Father Lorson receives funeral this week in Rankin Inlet
After 51 years of service to the people of Nunavut, Oblate missionary Father Georges Lorson has passed away.
The Roman Catholic community in Rankin Inlet was to have held funeral services this week for Father Georges Lorson.
Fr. Lorson was 78 years old when he passed away of natural causes on Dec. 19 at his mission residence.
“Everyone is deeply affected by his passing,” said Bishop Reynald Rouleau of the Diocese of Churchill-Hudson Bay. “It’s a shock.”
Fr. Lorson, an Oblate missionary originally from France, had been ministering to the North for 51 years. During this time he served in the Kivalliq communities of Baker Lake, Coral Harbour, and Rankin Inlet, in the Kitikmeot communities of Pelly Bay and Gjoa Haven, and in the Baffin communities of Pond Inlet, Iqaluit and Igloolik.
Before coming to Canada, Fr. Lorson collaborated with the French resistance during the Second World War, narrowly escaping death.
As a young priest, Fr. Lorson enjoyed travelling between camps by dog team. According to a diocesan release, Fr. Lorson respected “what he called the ‘sixth sense’ of the Inuit, their ability to know their direction on both, land, sea and ice.”
“As far as I am concerned — and since I am not a unique specimen, others probably share my feeling-a strange emotion arises when one leaves the post,” Fr. Lorson about a trip from Arctic Bay to Pond Inlet in 1957 with Alain Maktar.
“Ahead lies adventure and the unknown, a route never before explored, a chain of little incidents and accidents that will crop up one after another, calling forth from the experienced guide the proper solutions. Every time a new world seems to open and a new kind of adaptation. Only on the second day does composure return.”
“On the first night out, of course, I slept badly, but that is merely incidental. All day I remain seated like a Buddha on a thick bear skin, with occasional sprints of a hundred yards to get the blood circulating. Tomorrow I will be comfortable and will not regret at all the relatively easy life at the mission. On the road, life simplifies itself, circumstances simply cut a lot of the objects with which a civilized man surrounds himself. To be relieved of them gives a feeling of wonderful liberation…

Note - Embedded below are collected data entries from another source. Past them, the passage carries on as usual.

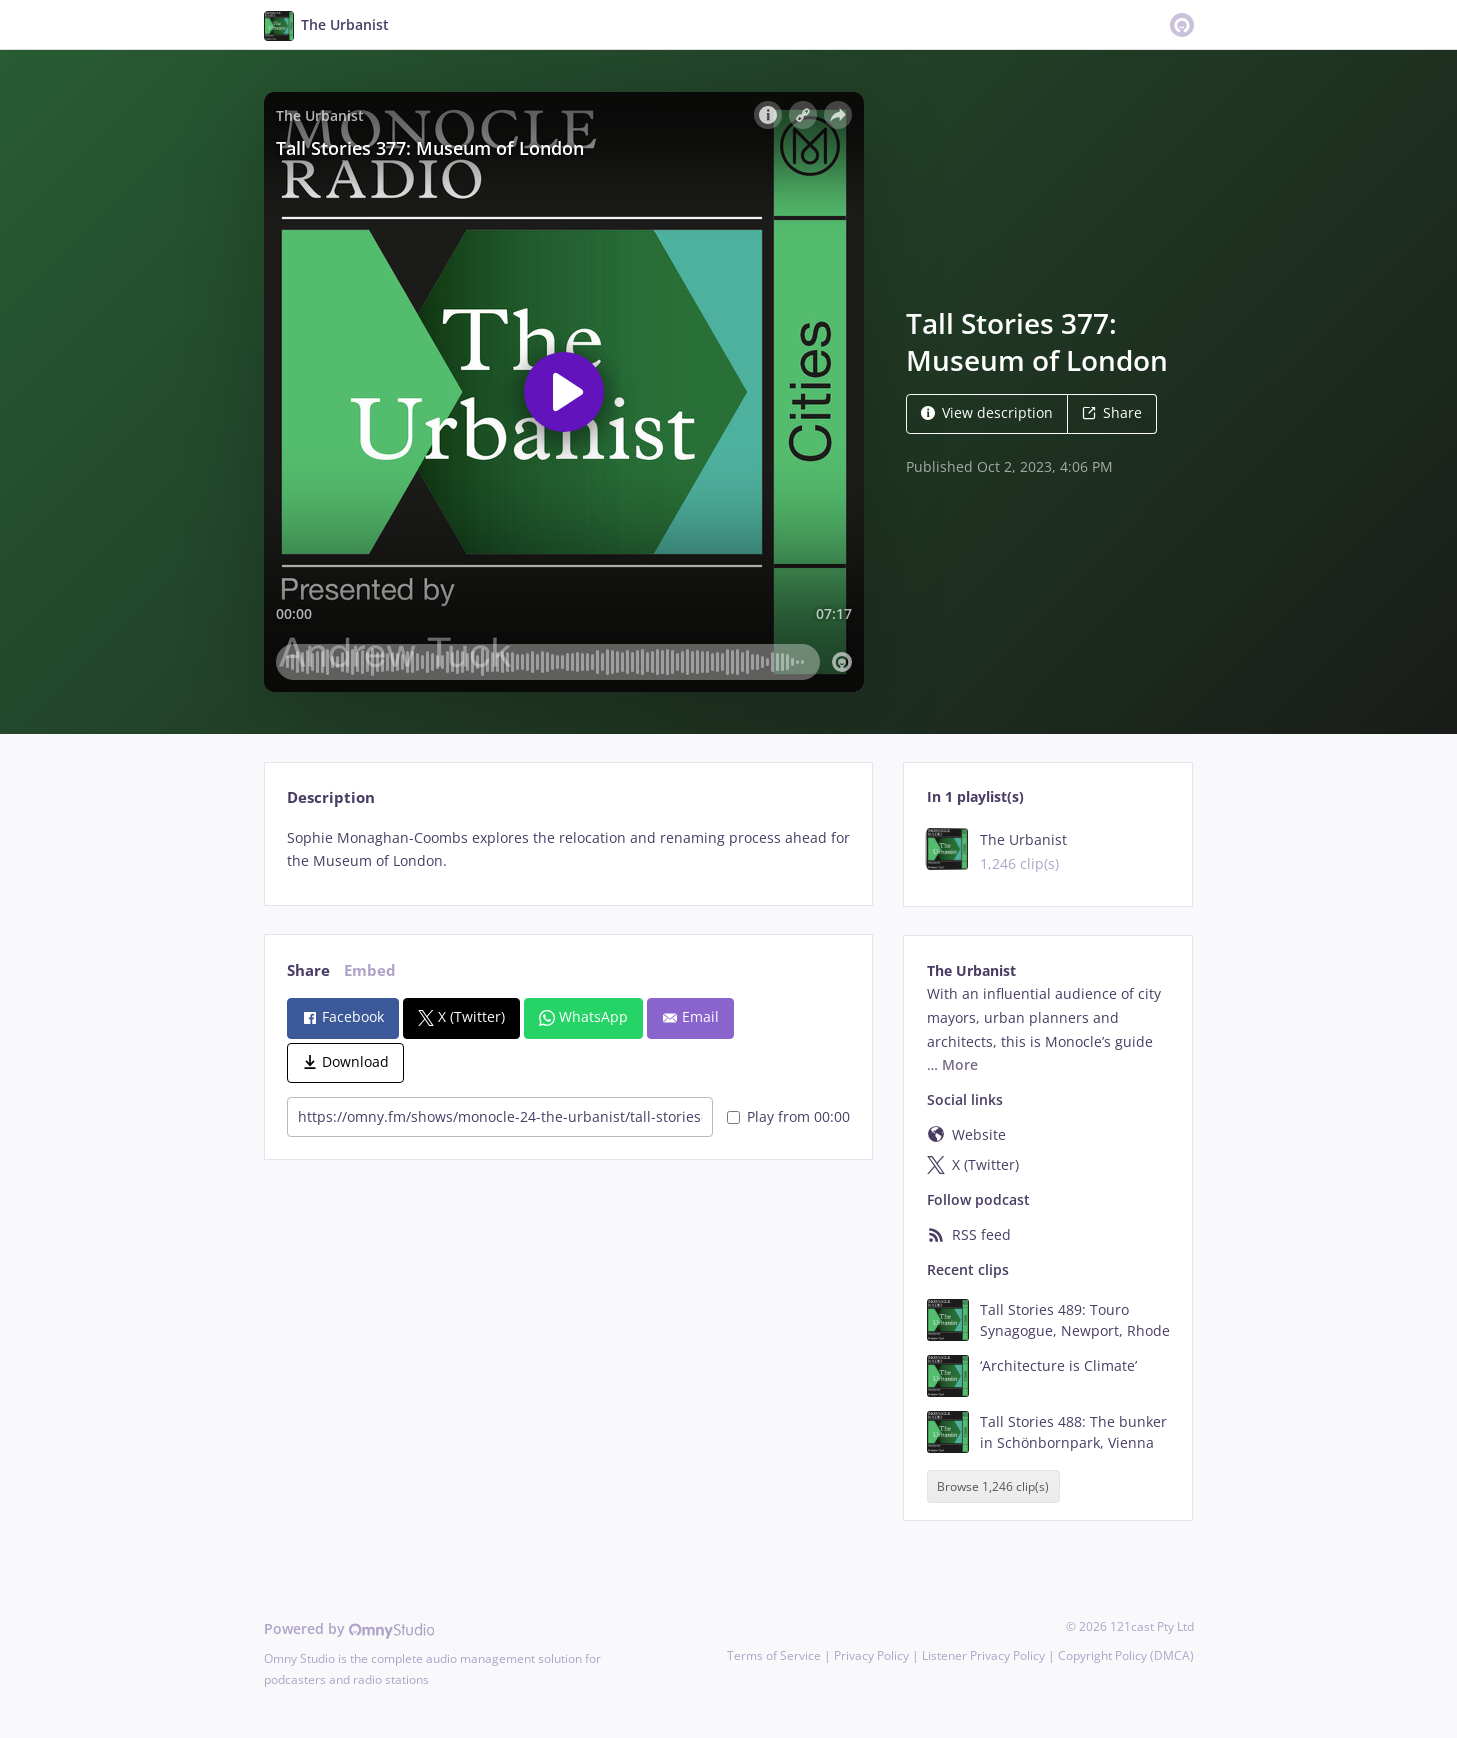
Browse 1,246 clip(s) (993, 1486)
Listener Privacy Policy (983, 1655)
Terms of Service (774, 1655)
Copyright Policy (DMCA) (1126, 1655)
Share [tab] (308, 970)
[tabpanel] (568, 850)
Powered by (349, 1628)
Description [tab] (331, 797)
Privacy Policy (871, 1655)
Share (1112, 412)
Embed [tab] (370, 970)
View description (987, 412)
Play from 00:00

“You must think that time hangs heavy, sitting all day, and running a bit alongside the sled. But I have rarely felt that way and I never thought of asking the guide to halt because I was fed up. When I travel I make my best meditations. Distractions come, naturally, but the Good Lord understands that I get back into His company in short order.”
Fr. Lorson spent 29 years in Rankin Inlet, where he helped with the construction of the first mission when a nickel mine started up in the community.
The Catholic congregation in Rankin Inlet is the Eastern Arctic’s largest, with 1,200 members.
A fluent speaker of Inuktitut, Fr. Lorson translated many religious texts and composed more than 100 songs.
He was also an avid gardener and carpenter, crafting the furnishings for the sanctuary of the “Notre Dame du Cap” church in Rankin Inlet.
In ill health for years, Fr. Lorson was obliged to become a more solitary person, said the bishop, although the elderly priest would still venture out to visit the sick.
“He didn’t want to leave the North,” said Bishop Rouleau. “He didn’t want to go to Winnipeg, Quebec or back to France.”
During his last 24 years in Rankin Inlet, he worked closely with Sister Vicky Servant who passed away in Sept. 2000.
“These are very big losses,” Bishop Rouleau said.